Scraping Wikipedia Tables With Rust

Dec 6, 2023 · 8 min read

Have you ever wanted to analyze data from Wikipedia but didn't want to manually copy-paste tables? Web scraping allows you to automatically extract tables and other data - opening up interesting analysis opportunities.

In this post, we'll walk through a hands-on example of scraping Wikipedia to get data on all US presidents. Along the way, we'll learn web scraping concepts that will be useful for non-programmers and beginners alike.

Why Would You Want to Scrape Wikipedia Data?

There are a few great reasons to scrape Wikipedia:

  • Quick access to structured data. Tables on Wikipedia contain nicely formatted data ready for analysis. Web scraping easily converts these messy HTML tables to clean rows/columns of data.
  • Data availability. Much of the world's knowledge is on Wikipedia - scraping it opens up interesting analytics opportunities not available otherwise.
  • Learn by doing. Scraping Wikipedia is a nice way to get hands-on practice with key programming concepts like HTTP requests, HTML parsing, and asynchronous programming.
  • We'll focus on the last point in this post - learning foundational concepts that can be applied to all kinds of web scraping tasks.

    Use Case: Analyzing Data on US Presidents

    Let's say we want to analyze data on every US president - their party affiliation, years in office, VP, etc. Rather than manually compiling this, we could scrape Wikipedia's list of presidents to get a structured dataset.

    This is the table we are talking about

    Our goal is to extract the table row for each president into an easy-to-analyze format like CSV.

    This example will illustrate several key concepts like:

  • Making asynchronous HTTP requests
  • Parsing HTML content
  • Using CSS selectors to extract elements
  • Handling elements with inconsistencies
  • These concepts can be applied to many other web scraping tasks as well.

    First, you'll need to add the following dependencies to your Cargo.toml file:

    [dependencies]
    reqwest = "0.11"
    select = "0.5"

    Step 1: Import Modules and Define Constants

    Let's walk through the code snippet by snippet:

    use reqwest::header;
    
    use select::document::Document;
    
    use select::node::Node;
    
    use select::predicate::{Name, Attr, Class};
    

    We first import modules that we'll need later:

  • reqwest - for making HTTP requests
  • select - for parsing and querying HTML
  • We also import some helper predicates from select that can identify elements by name, class, attributes etc.

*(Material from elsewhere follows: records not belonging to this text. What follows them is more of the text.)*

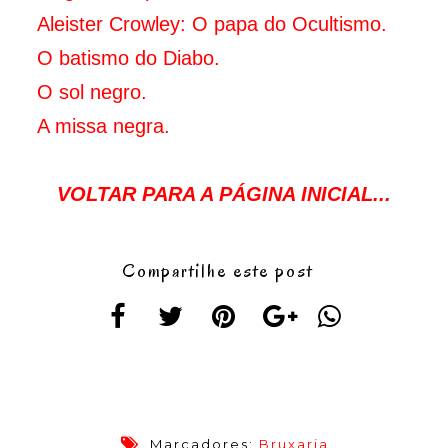
Aleister Crowley: O papa do Ocultismo.
O batismo do Diabo.
O sol negro.
A missa negra
.
VOLTAR PARA A PÁGINA INICIAL...
Compartilhe este post
Marcadores:
Bruxaria
,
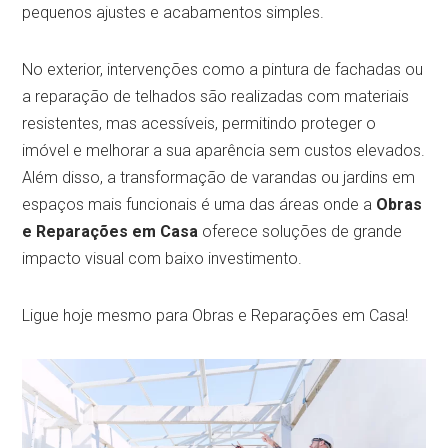
pequenos ajustes e acabamentos simples.
No exterior, intervenções como a pintura de fachadas ou
a reparação de telhados são realizadas com materiais
resistentes, mas acessíveis, permitindo proteger o
imóvel e melhorar a sua aparência sem custos elevados.
Além disso, a transformação de varandas ou jardins em
espaços mais funcionais é uma das áreas onde a
Obras
e Reparações em Casa
oferece soluções de grande
impacto visual com baixo investimento.
Ligue hoje mesmo para Obras e Reparações em Casa!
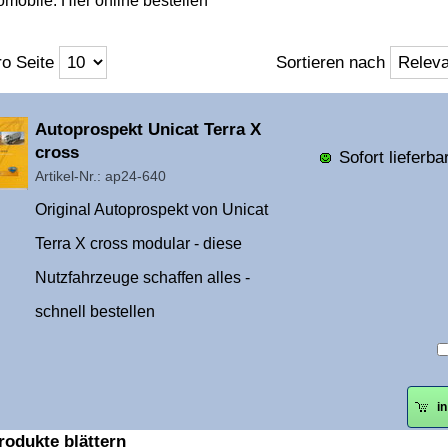
omobile. Hier online bestellen
o Seite
Sortieren nach
Überschrift
Autoprospekt Unicat Terra X
1
cross
Sofort lieferbar
Artikel-Nr.: ap24-640
Original Autoprospekt von Unicat
Terra X cross modular - diese
Nutzfahrzeuge schaffen alles -
schnell bestellen
i
rodukte blättern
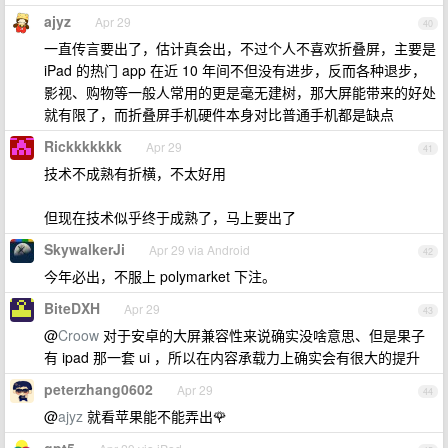
ajyz
Apr 29
40
一直传言要出了，估计真会出，不过个人不喜欢折叠屏，主要是
iPad 的热门 app 在近 10 年间不但没有进步，反而各种退步，
影视、购物等一般人常用的更是毫无建树，那大屏能带来的好处
就有限了，而折叠屏手机硬件本身对比普通手机都是缺点
Rickkkkkkk
Apr 29
41
技术不成熟有折横，不太好用
但现在技术似乎终于成熟了，马上要出了
SkywalkerJi
Apr 29 via Android
42
今年必出，不服上 polymarket 下注。
BiteDXH
Apr 29
43
@
Croow
对于安卓的大屏兼容性来说确实没啥意思、但是果子
有 ipad 那一套 ui ，所以在内容承载力上确实会有很大的提升
peterzhang0602
Apr 29
44
@
ajyz
就看苹果能不能弄出🌹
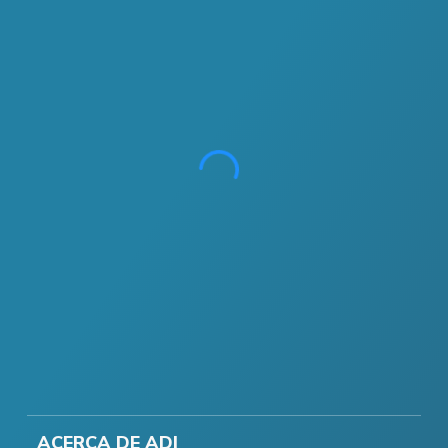
ACERCA DE ADI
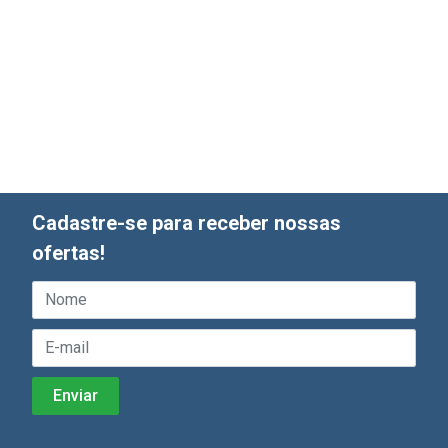
Cadastre-se para receber nossas
ofertas!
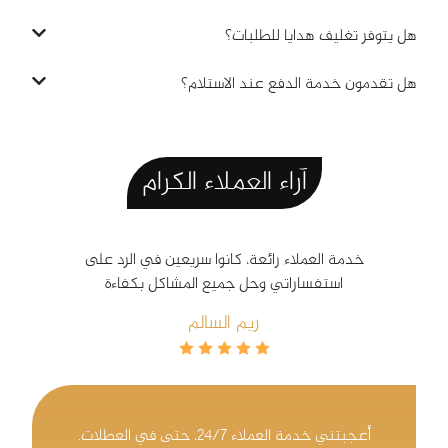
هل يتوفر تغليف هدايا للطلبات؟
هل تقدمون خدمة الدفع عند الاستلام؟
آراء
العملاء
الكرام
خدمة العملاء رائعة، كانوا سريعين في الرد على
استفساراتي وحل جميع المشاكل بكفاءة
ريم السالم
أعجبتني خدمة العملاء 24/7، حتى في العطلات.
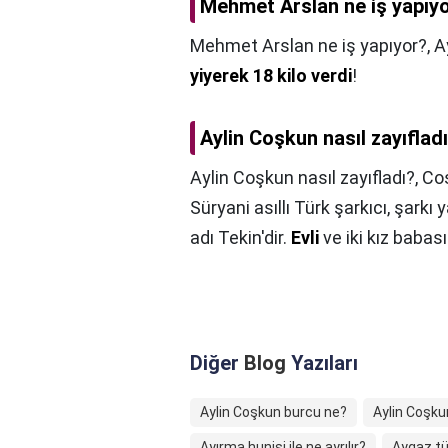
Mehmet Arslan ne iş yapıy
Mehmet Arslan ne iş yapıyor?,
A
yiyerek 18 kilo verdi
!
Aylin Coşkun nasıl zayıflad
Aylin Coşkun nasıl zayıfladı?,
Coş
Süryani asıllı Türk şarkıcı, şarkı
adı Tekin'dir.
Evli
ve iki kız babası
Diğer
Blog
Yazıları
Aylin Coşkun burcu ne?
Aylin Coşku
Ayırma hunisi ile ne ayrılır?
Aygaz tüp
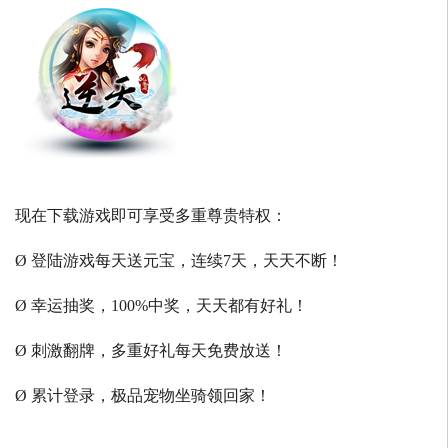
现在下载游戏即可享受多重尊贵特权：
Ø 登陆游戏每天送元宝，连续7天，天天不断！
Ø 幸运抽奖，100%中奖，天天都有好礼！
Ø 刺激翻牌，多重好礼每天免费放送！
Ø 累计登录，极品宠物坐骑领回家！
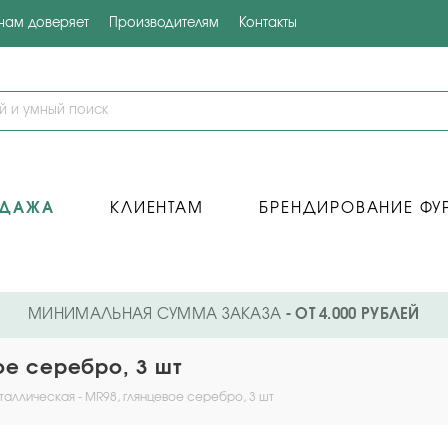
 нам доверяет
Производителям
Контакты
ОДАЖА
КЛИЕНТАМ
БРЕНДИРОВАНИЕ ФУ
МИНИМАЛЬНАЯ СУММА ЗАКАЗА
- ОТ 4.000 РУБЛЕЙ
ое серебро, 3 шт
таллическая - MR98, глянцевое серебро, 3 шт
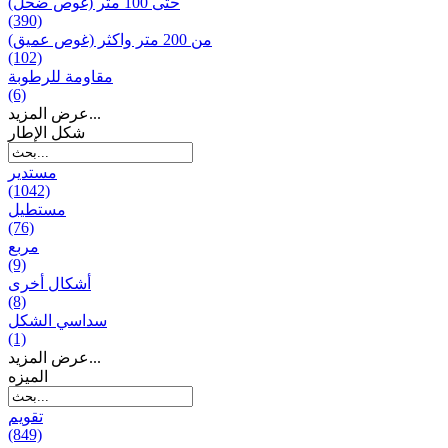
حتى 100 متر (غوص ضحل)
(390)
من 200 متر واکثر (غوص عميق)
(102)
مقاومة للرطوبة
(6)
عرض المزيد...
شكل الإطار
مستدير
(1042)
مستطيل
(76)
مربع
(9)
أشكال أخرى
(8)
سداسي الشكل
(1)
عرض المزيد...
المیزه
تقويم
(849)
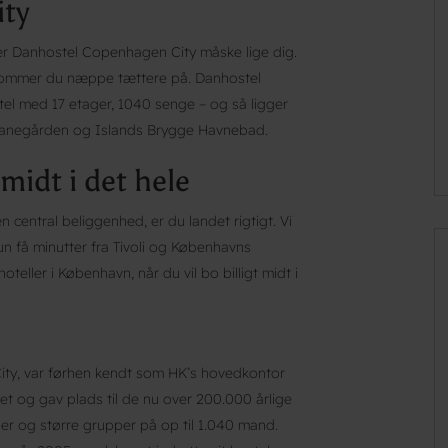
ty
er Danhostel Copenhagen City måske lige dig.
kommer du næppe tættere på. Danhostel
el med 17 etager, 1040 senge – og så ligger
dbanegården og Islands Brygge Havnebad.
idt i det hele
central beliggenhed, er du landet rigtigt. Vi
un få minutter fra Tivoli og Københavns
teller i København, når du vil bo billigt midt i
ity, var førhen kendt som HK’s hovedkontor
t og gav plads til de nu over 200.000 årlige
r og større grupper på op til 1.040 mand.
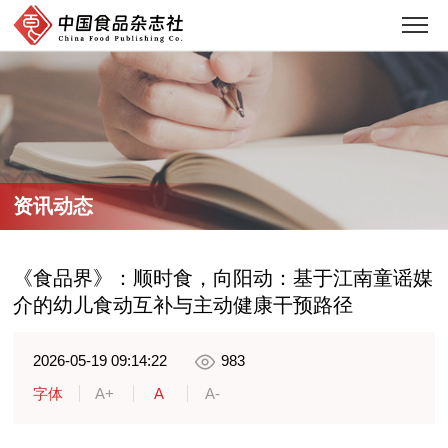
资讯动态
《食品界》：顺时食，向阳动：基于江南童谣媒
介的幼儿食动互补与主动健康干预路径
2026-05-19 09:14:22
983
字体
A+
A
A-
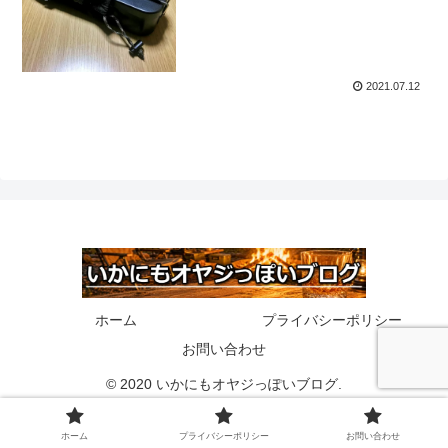
2021.07.12
ホーム
プライバシーポリシー
お問い合わせ
© 2020 いかにもオヤジっぽいブログ.
ホーム
プライバシーポリシー
お問い合わせ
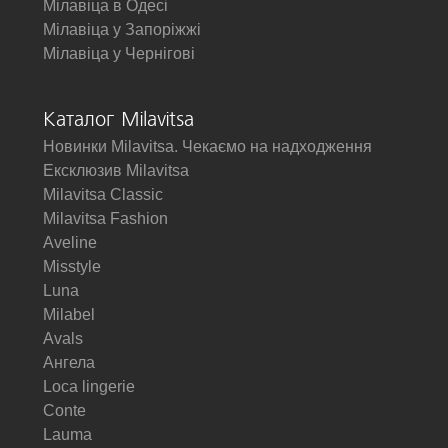
Мілавіца в Одесі
Мілавіца у Запоріжжі
Мілавіца у Чернігові
Каталог Milavitsa
Новинки Milavitsa. Чекаємо на надходження
Ексклюзив Milavitsa
Milavitsa Classic
Milavitsa Fashion
Aveline
Misstyle
Luna
Milabel
Avals
Ангела
Loca lingerie
Conte
Lauma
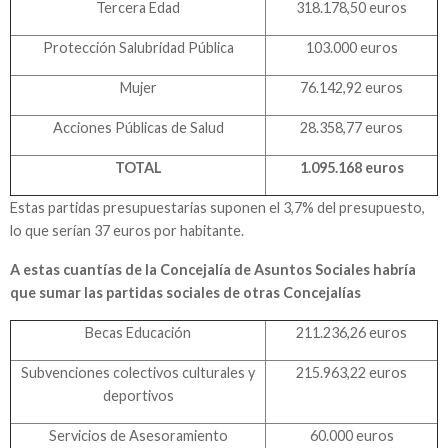
Tercera Edad
318.178,50 euros
Protección Salubridad Pública
103.000 euros
Mujer
76.142,92 euros
Acciones Públicas de Salud
28.358,77 euros
TOTAL
1.095.168 euros
Estas partidas presupuestarias suponen el 3,7% del presupuesto,
lo que serían 37 euros por habitante.
A estas cuantías de la Concejalía de Asuntos Sociales habría
que sumar las partidas sociales de otras Concejalías
Becas Educación
211.236,26 euros
Subvenciones colectivos culturales y
215.963,22 euros
deportivos
Servicios de Asesoramiento
60.000 euros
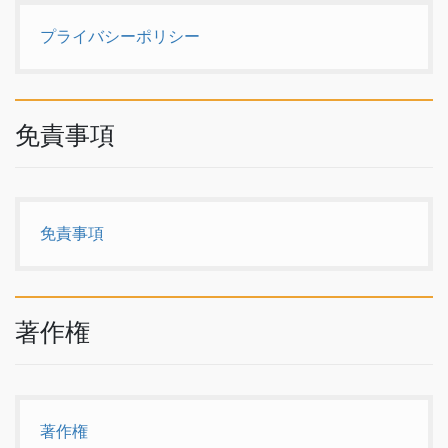
プライバシーポリシー
免責事項
免責事項
著作権
著作権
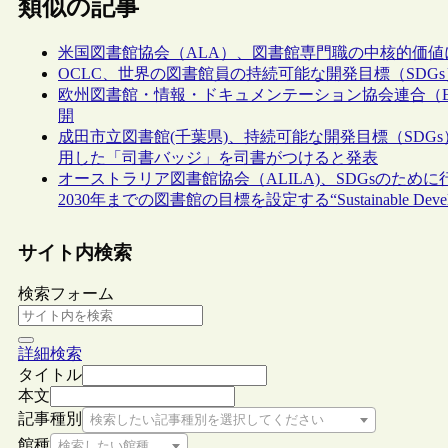
類似の記事
米国図書館協会（ALA）、図書館専門職の中核的価値に「持続可
OCLC、世界の図書館員の持続可能な開発目標（SD
欧州図書館・情報・ドキュメンテーション協会連合（EB
開
成田市立図書館(千葉県)、持続可能な開発目標（SDG
用した「司書バッジ」を司書がつけると発表
オーストラリア図書館協会（ALILA)、SDGsのために行動する
2030年までの図書館の目標を設定する“Sustainable Develop
サイト内検索
検索フォーム
詳細検索
タイトル
本文
記事種別
検索したい記事種別を選択してください
館種
検索したい館種を選択してください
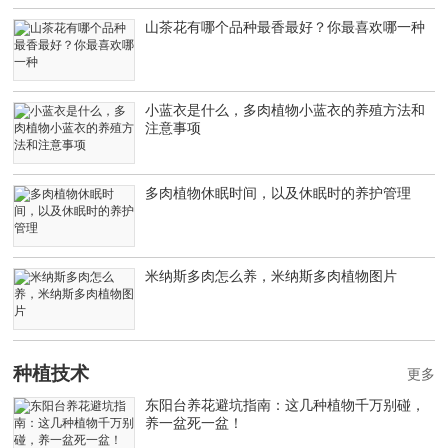
山茶花有哪个品种最香最好？你最喜欢哪一种
小蓝衣是什么，多肉植物小蓝衣的养殖方法和
注意事项
多肉植物休眠时间，以及休眠时的养护管理
米纳斯多肉怎么养，米纳斯多肉植物图片
种植技术
更多
东阳台养花避坑指南：这几种植物千万别碰，
养一盆死一盆！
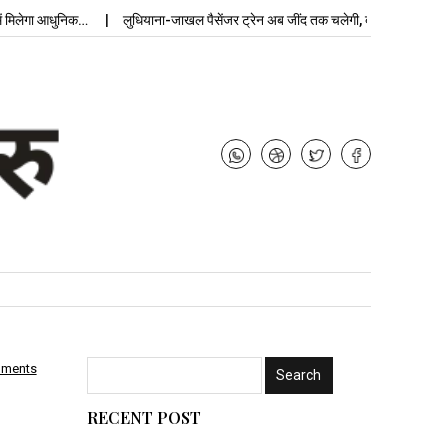
ा आधुनिक…
लुधियाना-जाखल पैसेंजर ट्रेन अब जींद तक चलेगी, बढ़ेगी…
उपचुनाव न
mments
RECENT POST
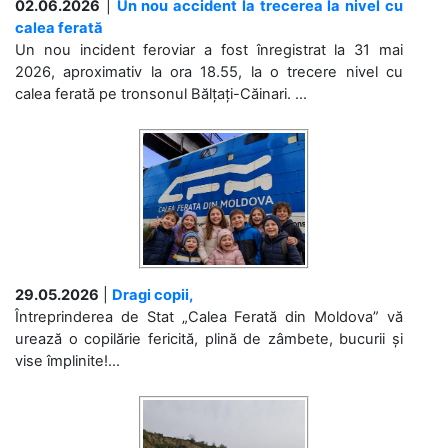
02.06.2026
|
Un nou accident la trecerea la nivel cu
calea ferată
Un nou incident feroviar a fost înregistrat la 31 mai
2026, aproximativ la ora 18.55, la o trecere nivel cu
calea ferată pe tronsonul Bălțați-Căinari. ...
29.05.2026
|
Dragi copii,
Întreprinderea de Stat „Calea Ferată din Moldova” vă
urează o copilărie fericită, plină de zâmbete, bucurii și
vise împlinite!...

    Next, we define constants:

    #\\[tokio::main\\]
    
    async fn main() -> Result<(), reqwest::Error> {
    
    let url = "<https://en.wikipedia.org/wiki/List_of_presidents_of_the_United_States>";
    

    The tokio::main attribute sets up async runtime needed for reqwest. We make the main function async so we can await on async reqwest calls.

    We define the Wikipedia URL to scrape as a constant url.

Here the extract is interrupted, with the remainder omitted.